++++ Working data

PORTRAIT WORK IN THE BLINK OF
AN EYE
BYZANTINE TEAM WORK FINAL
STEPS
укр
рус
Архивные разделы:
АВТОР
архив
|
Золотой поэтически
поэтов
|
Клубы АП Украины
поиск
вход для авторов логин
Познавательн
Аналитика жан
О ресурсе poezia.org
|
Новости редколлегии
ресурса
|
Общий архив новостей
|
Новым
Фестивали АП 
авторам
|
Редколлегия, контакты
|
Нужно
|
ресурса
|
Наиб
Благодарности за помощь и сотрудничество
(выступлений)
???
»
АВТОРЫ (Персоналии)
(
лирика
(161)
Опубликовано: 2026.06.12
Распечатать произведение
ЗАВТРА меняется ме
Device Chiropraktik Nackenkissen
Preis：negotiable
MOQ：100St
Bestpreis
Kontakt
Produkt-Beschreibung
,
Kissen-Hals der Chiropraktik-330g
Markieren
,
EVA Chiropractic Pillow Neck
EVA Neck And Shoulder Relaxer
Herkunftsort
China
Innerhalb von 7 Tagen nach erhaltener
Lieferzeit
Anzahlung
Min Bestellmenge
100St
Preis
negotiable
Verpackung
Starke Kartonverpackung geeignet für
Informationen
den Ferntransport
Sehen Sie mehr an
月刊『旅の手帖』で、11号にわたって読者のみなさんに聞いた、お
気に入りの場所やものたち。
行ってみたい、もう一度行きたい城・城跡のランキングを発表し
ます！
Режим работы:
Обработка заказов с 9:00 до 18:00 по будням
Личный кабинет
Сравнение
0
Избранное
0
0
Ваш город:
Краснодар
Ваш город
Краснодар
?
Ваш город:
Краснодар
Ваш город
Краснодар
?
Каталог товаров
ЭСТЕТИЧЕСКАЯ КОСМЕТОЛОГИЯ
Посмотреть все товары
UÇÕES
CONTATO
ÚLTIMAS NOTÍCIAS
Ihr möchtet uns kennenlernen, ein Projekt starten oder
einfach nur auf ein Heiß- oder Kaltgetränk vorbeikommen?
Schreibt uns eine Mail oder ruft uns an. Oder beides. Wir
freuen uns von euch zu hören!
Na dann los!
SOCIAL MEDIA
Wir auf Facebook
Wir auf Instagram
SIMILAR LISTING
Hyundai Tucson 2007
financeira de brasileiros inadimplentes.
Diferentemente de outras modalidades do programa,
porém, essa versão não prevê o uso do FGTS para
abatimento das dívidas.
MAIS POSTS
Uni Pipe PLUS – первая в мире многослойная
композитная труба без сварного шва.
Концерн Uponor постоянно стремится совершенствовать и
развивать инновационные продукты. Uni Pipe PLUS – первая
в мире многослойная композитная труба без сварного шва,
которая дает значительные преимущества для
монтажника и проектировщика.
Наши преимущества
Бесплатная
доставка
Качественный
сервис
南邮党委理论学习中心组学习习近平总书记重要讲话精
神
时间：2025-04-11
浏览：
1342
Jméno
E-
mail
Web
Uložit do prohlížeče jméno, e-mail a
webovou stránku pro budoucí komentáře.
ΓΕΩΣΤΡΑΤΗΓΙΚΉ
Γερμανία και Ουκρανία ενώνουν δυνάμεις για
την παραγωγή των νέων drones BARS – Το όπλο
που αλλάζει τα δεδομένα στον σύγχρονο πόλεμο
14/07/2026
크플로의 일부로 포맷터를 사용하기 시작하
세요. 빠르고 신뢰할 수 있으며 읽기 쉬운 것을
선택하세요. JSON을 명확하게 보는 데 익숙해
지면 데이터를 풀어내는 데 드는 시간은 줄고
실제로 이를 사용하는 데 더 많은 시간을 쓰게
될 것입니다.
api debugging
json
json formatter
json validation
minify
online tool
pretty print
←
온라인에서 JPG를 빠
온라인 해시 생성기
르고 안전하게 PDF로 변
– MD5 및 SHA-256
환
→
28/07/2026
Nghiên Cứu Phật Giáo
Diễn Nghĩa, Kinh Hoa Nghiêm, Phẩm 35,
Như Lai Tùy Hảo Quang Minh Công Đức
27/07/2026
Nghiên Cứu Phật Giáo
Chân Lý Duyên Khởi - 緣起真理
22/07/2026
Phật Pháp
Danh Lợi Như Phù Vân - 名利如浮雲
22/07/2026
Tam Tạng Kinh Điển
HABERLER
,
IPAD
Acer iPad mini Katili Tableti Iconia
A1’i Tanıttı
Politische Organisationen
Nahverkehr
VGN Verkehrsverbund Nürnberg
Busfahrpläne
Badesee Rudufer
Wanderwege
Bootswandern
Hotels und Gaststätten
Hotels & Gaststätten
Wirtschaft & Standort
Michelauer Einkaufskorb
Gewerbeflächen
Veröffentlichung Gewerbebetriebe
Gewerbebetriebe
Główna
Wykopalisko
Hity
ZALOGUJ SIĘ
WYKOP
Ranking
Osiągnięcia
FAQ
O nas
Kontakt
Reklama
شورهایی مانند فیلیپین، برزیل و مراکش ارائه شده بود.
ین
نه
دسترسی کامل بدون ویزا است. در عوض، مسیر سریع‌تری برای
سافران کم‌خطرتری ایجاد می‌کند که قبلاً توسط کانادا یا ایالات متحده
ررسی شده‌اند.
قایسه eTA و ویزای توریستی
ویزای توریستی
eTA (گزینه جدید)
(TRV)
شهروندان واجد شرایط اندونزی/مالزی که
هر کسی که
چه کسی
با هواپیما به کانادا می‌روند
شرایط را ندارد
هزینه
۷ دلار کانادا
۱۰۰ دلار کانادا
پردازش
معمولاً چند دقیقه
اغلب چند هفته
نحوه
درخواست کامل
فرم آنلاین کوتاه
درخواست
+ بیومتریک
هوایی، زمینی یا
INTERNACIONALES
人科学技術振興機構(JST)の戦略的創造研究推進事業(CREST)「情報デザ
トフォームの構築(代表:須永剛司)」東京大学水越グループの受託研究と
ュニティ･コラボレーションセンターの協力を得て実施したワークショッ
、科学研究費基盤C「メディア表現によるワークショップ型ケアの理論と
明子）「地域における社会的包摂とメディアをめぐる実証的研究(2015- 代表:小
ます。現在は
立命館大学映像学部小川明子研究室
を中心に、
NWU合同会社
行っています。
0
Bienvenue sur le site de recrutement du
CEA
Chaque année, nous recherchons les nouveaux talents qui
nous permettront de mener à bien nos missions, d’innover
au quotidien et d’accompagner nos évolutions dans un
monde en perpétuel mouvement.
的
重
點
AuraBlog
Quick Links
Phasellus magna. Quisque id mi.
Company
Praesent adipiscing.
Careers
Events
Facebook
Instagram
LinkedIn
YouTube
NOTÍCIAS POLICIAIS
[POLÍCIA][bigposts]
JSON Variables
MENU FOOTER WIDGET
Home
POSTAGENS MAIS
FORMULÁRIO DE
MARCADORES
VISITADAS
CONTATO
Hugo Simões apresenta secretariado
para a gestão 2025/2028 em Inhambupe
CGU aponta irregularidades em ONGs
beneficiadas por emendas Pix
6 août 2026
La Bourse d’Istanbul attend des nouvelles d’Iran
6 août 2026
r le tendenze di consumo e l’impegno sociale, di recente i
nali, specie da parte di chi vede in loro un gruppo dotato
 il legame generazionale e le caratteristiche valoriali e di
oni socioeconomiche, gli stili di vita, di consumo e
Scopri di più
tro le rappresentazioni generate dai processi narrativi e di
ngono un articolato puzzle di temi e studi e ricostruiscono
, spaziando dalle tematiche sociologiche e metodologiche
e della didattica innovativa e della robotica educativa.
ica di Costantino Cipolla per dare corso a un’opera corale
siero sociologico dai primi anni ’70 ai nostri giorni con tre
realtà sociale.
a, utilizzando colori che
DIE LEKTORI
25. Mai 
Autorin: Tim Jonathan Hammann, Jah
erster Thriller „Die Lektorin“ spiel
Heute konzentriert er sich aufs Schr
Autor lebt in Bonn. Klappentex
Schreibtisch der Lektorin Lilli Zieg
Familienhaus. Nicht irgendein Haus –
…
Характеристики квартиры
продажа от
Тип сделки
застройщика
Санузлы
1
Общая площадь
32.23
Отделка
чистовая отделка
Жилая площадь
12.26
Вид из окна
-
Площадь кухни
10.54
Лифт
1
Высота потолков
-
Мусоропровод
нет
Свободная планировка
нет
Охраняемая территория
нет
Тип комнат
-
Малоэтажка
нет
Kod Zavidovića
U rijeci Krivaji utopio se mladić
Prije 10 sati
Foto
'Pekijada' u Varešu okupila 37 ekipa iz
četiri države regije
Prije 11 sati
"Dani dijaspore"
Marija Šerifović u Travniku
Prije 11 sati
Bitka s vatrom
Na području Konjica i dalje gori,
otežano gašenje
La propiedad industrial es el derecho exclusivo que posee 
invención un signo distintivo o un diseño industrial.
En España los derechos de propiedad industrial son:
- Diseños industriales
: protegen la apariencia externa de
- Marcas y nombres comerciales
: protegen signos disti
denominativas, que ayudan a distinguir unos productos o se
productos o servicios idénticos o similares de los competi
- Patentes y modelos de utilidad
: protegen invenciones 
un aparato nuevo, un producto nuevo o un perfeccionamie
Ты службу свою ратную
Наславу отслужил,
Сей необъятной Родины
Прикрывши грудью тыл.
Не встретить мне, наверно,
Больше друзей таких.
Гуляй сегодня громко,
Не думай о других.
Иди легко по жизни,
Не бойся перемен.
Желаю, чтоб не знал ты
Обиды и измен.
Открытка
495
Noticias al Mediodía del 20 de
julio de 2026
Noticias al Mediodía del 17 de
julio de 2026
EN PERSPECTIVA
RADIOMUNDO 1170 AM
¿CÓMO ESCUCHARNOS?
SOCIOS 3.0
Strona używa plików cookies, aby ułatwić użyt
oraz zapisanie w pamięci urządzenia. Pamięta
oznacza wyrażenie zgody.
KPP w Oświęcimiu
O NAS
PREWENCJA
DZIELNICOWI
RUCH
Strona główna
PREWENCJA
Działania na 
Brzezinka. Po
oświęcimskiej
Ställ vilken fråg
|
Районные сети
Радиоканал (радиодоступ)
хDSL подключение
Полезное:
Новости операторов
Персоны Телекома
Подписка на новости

++++++++

What you have to do: Report the total of lines above containing the string "Hotels", and write nothing besides it.

Solution: 2